-- EXERCISE OBJECTIVE --
Scan the entries for lines with the word "Zwart" and copy those lines.

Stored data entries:
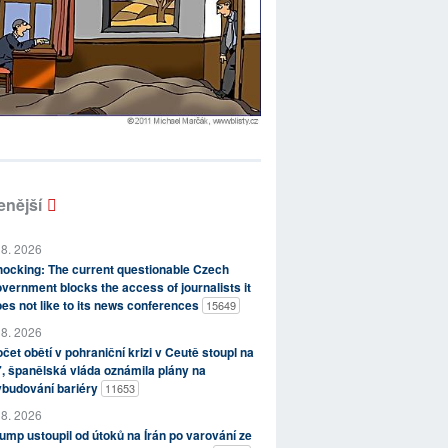
enější
 8. 2026
ocking: The current questionable Czech
vernment blocks the access of journalists it
es not like to its news conferences
15649
 8. 2026
čet obětí v pohraniční krizi v Ceutě stoupl na
, španělská vláda oznámila plány na
ybudování bariéry
11653
 8. 2026
ump ustoupil od útoků na Írán po varování ze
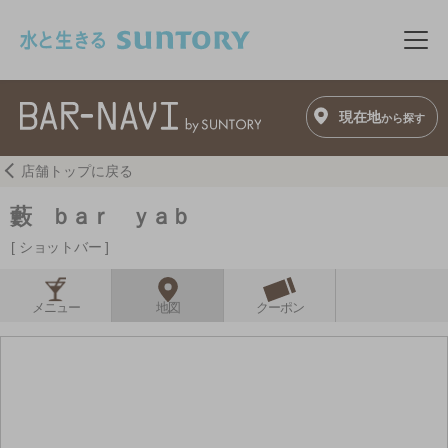
このページの本文へ移動
メニ
現在地
から探す
店舗トップに戻る
藪 ｂａｒ ｙａｂ
ショットバー
メニュー
地図
クーポン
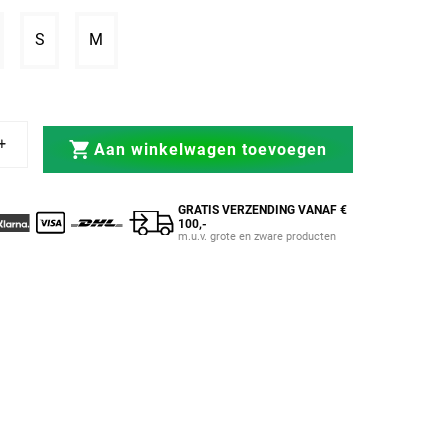
tverkocht of niet beschikbaar
ariant uitverkocht of niet beschikbaar
Variant uitverkocht of niet beschikbaar
Variant uitverkocht of niet beschikbaar
S
M
 Dolfijn Zwart/Grijs
Kickboksshort Dolfijn Zwart/Grijs
Aan winkelwagen toevoegen
GRATIS VERZENDING VANAF €
100,-
m.u.v. grote en zware producten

-- ANSWER AREA --
 Dolfijn Zwart/Grijs
Kickboksshort Dolfijn Zwart/Grijs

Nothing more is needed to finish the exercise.